Los niños son grandes negociadores. Saben bien como sacar buen provecho de sus pequeñas armas para conseguir sus propósitos. Por ejemplo, sus órganos de fonación están muy bien dotados para la irritación acústica. Deben saber que las peripecias de la evolución amable con la especie y cruel con el individuo nos han hecho frágiles ante sus llantos. Y sabemos que pueden ser perseverantes hasta el riesgo de su salud.
Además, son capaces de desafiar el poder y los convencionalismos. En el colegio, negocian las tareas con el profesor, cosa que en las oficinas rara vez osamos, por muy absurdas que sean. No les importa exhibir sus sentimientos. Pueden ser grandes seductores y manipuladores, sobre todo los hermanos pequeños, que suelen estar menos presionados por disciplinas y expectativas paternas. Sus argumentos suelen ser creativos, aunque se les ve el plumero.
Sin embargo, por lo general, los niños no son grandes estrategas. Los niños se centran en el corto plazo, incluso olvidan con frecuencia reclamar sus pactos previos. Repiten sus errores con frecuencia. Sus objetivos son variables, y no los priorizan, salvo quizá el deseo de preferencia. Los celos y el deseo de atención les llevan a tomar decisiones erróneas. Como a los guerreros medievales, sobre todo franceses (exceptuado Du Guesclin), les mueve en sobremanera el sentido del honor, lo que les lleva a ser poco pragmáticos y olvidar que la guerra es un instrumento de la política. En sus reyertas internas optan por el “choque” de infantería frente a estrategias más prudentes y elaboradas. Y en los conflictos con los padres suelen optar por la “guerra de desgaste”.

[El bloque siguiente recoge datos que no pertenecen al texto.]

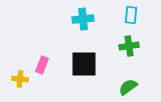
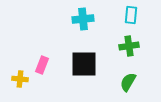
green semicircle: moved 5 px up; rotated 24 degrees counterclockwise
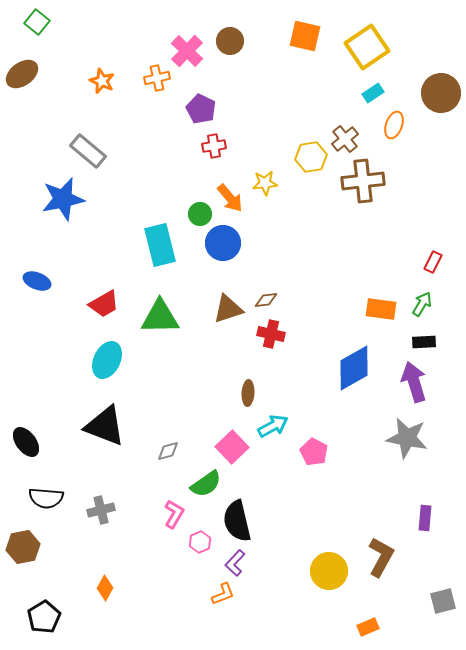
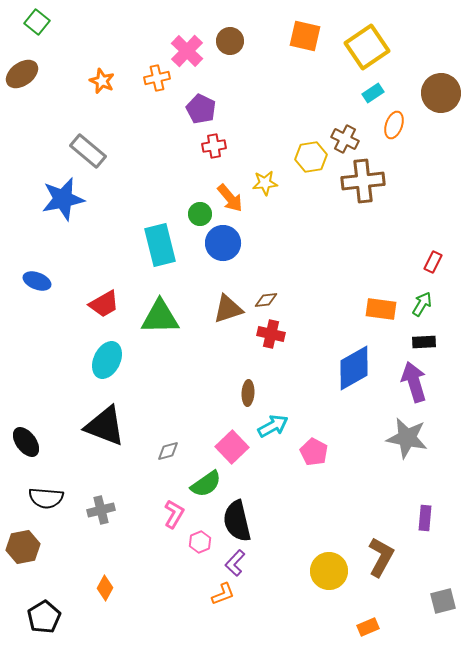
brown cross at (345, 139): rotated 24 degrees counterclockwise
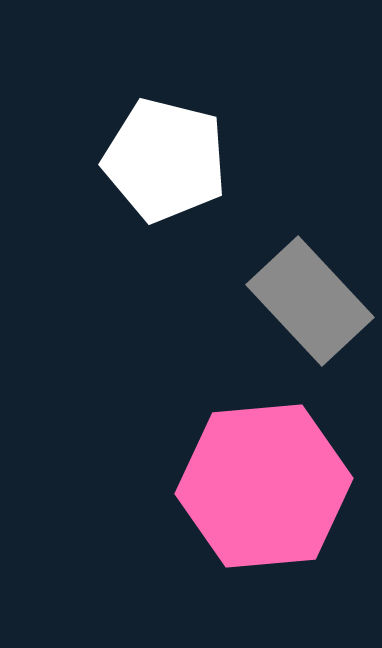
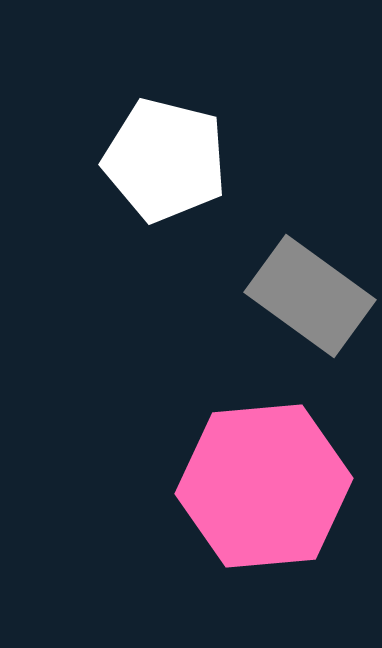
gray rectangle: moved 5 px up; rotated 11 degrees counterclockwise
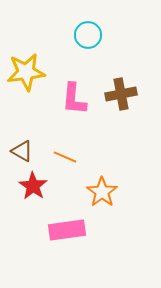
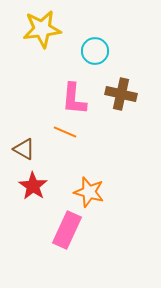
cyan circle: moved 7 px right, 16 px down
yellow star: moved 16 px right, 43 px up
brown cross: rotated 24 degrees clockwise
brown triangle: moved 2 px right, 2 px up
orange line: moved 25 px up
orange star: moved 13 px left; rotated 20 degrees counterclockwise
pink rectangle: rotated 57 degrees counterclockwise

Hasta cierta edad, los niños no son flexibles ni entienden el concepto de “suma positiva”. No tratan de comprender los intereses de la otra parte.

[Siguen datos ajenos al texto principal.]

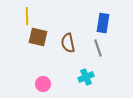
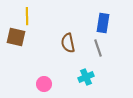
brown square: moved 22 px left
pink circle: moved 1 px right
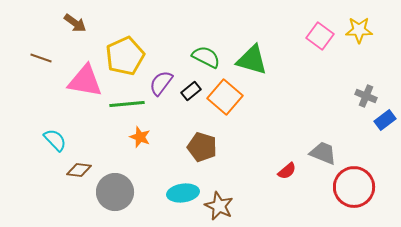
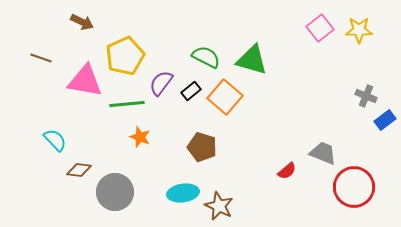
brown arrow: moved 7 px right, 1 px up; rotated 10 degrees counterclockwise
pink square: moved 8 px up; rotated 16 degrees clockwise
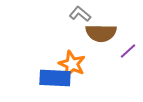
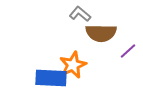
orange star: moved 1 px right, 1 px down; rotated 24 degrees clockwise
blue rectangle: moved 4 px left
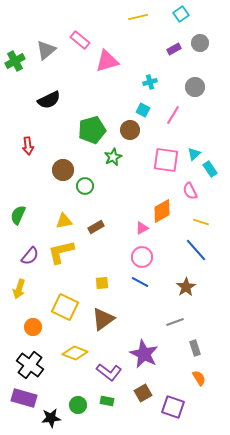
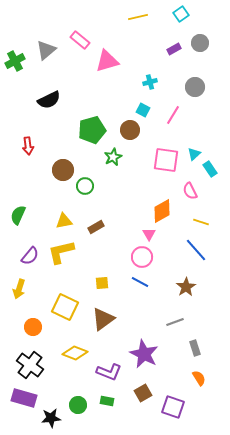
pink triangle at (142, 228): moved 7 px right, 6 px down; rotated 32 degrees counterclockwise
purple L-shape at (109, 372): rotated 15 degrees counterclockwise
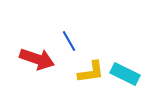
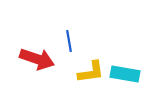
blue line: rotated 20 degrees clockwise
cyan rectangle: rotated 16 degrees counterclockwise
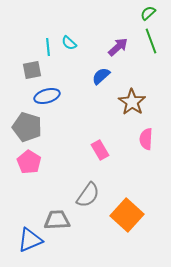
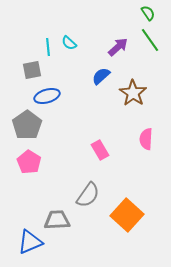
green semicircle: rotated 98 degrees clockwise
green line: moved 1 px left, 1 px up; rotated 15 degrees counterclockwise
brown star: moved 1 px right, 9 px up
gray pentagon: moved 2 px up; rotated 20 degrees clockwise
blue triangle: moved 2 px down
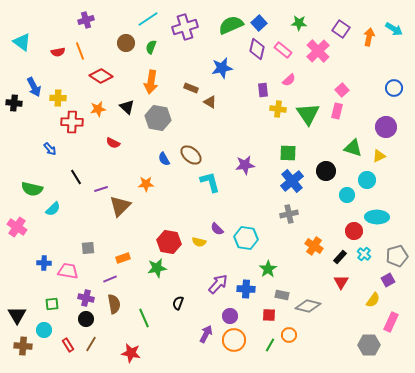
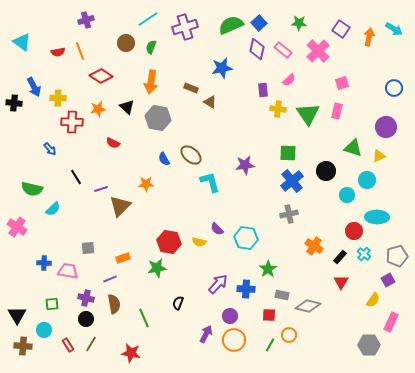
pink square at (342, 90): moved 7 px up; rotated 24 degrees clockwise
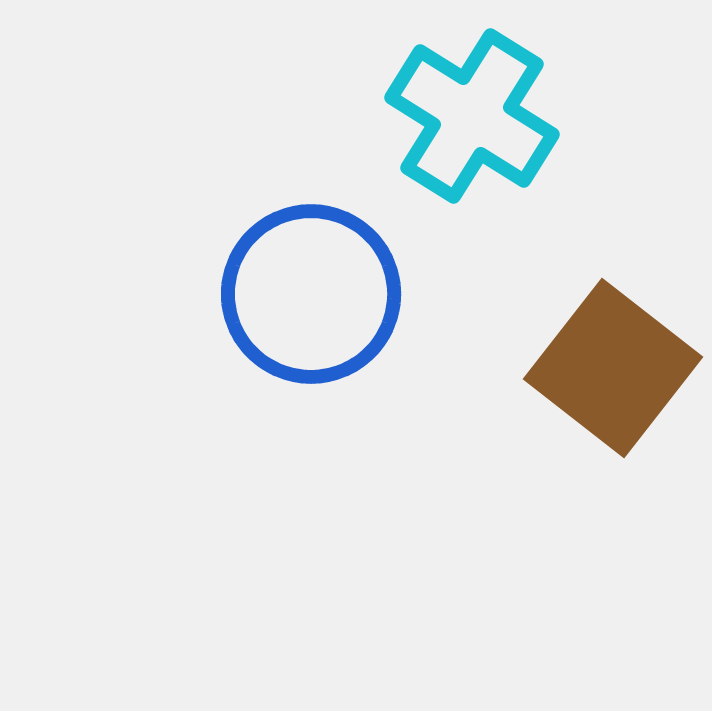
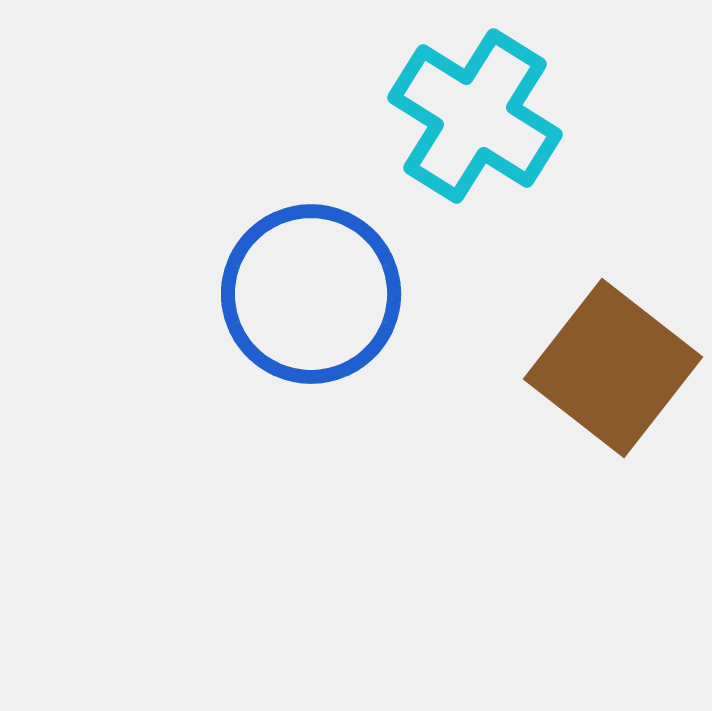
cyan cross: moved 3 px right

Por eso Teresita me parece digna de figurar en la prestigiosa lista de Grandes Estrategas de este blog (no la busquéis). Teresita ha sido capaz de introducir brillantemente una innovación estratégica en una batalla en la que llevaba las de perder, cambiando en segundos el desenlace del conflicto.
Teresita es la hija de unos amigos, tiene dos años y medio. Está muy espabilada, habla un montón. Acaba de nacerle una hermanita.
Curiosamente, el “día del padre” unos cuantos amigos de sus padres fuimos a cenar a su casa. Con tanto ajetreo, Teresita estaba desvelada y no se quería ir a dormir. Consiguió negociar sucesivos retrasos con tácticas convencionales, y una vez empujada a la cuna, consiguió retener a su padre con peticiones comunes: el cuento, el agua… Pero llegó un momento en que su padre la dejó para venirse con nosotros. Intentó que volviera con la misma táctica: gritando que se la había caído el osito, que tenía frío, que… Su padre iba, pero no se quedaba.
Al final el padre decidió no ir, según él por su propio bien. Iba a aplicar estrictamente el método "duérmete niño" de desincentivación del llanto. Y lo dijo pidiéndonos disculpas porque empezaría el festival de gritos y lloros que no tardó en llegar. Así, con un padre comprometido con los amigos que era difícilmente conmovible, Teresita no logró tras una hora de intermitentes aullidos y lloros otra cosa que hacernos pasar un mal rato. Se le podría aplicar la cita del historiador griego Polibio: “En general, los romanos utilizaban la violencia para todo, creídos de que sus propósitos debían forzosamente llevarse a cabo, y de que nada es imposible para ellos una vez lo han acordado”. Menos mal que esos tiempos han pasado, ¿no?.
Calló durante unos minutos. Pensábamos que dormía, vencida, pero qué va, su mente estaba meditando un giro estratégico brillante. Desaprendería sus primitivas tácticas de hostigamiento y atacaría al enemigo en su punto más débil con un nuevo arma.
Así que oímos desde su habitación de nuevo un grito suyo, pero con otro registro: "Papaaaaaá! ¡Felicidades!" Y papá, claro, babeando, se fue a la habitación.
En cuanto aprenda a leer preparo el “Arte de la Guerra” de Sun Tzu en edición Winnie the Pooh (no en vano ambos están considerados en la tradición taoísta), y se lo regalo: “Lo que hace que el enemigo venga a ti es la esperanza de ganar. Así, si quieres atraerle, ofrécele ventajas” “Si se protege en retaguardia, dejará desprotegida la vanguardia; si se protege en vanguardia, dejará desprotegida la retaguardia.” “Utiliza las fuerzas ordinarias para luchar, las extraordinarias para vencer” Bueno, mejor no, menudo amigo sería.